Problem details =
All entries are to be copied verbatim, while the pictures stay out.

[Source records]
* * * * * * *

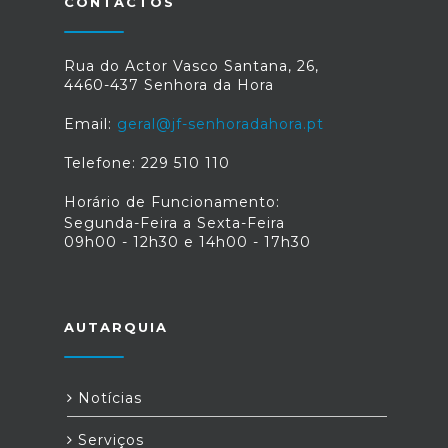
CONTACTOS
Rua do Actor Vasco Santana, 26,
4460-437 Senhora da Hora
Email:
geral@jf-senhoradahora.pt
Telefone: 229 510 110
Horário de Funcionamento:
Segunda-Feira a Sexta-Feira
09h00 - 12h30 e 14h00 - 17h30
AUTARQUIA
Notícias
Serviços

* * * * * * *

Solution for this task =
CONTACTOS
Rua do Actor Vasco Santana, 26,
4460-437 Senhora da Hora
Email:
geral@jf-senhoradahora.pt
Telefone: 229 510 110
Horário de Funcionamento:
Segunda-Feira a Sexta-Feira
09h00 - 12h30 e 14h00 - 17h30
AUTARQUIA
Notícias
Serviços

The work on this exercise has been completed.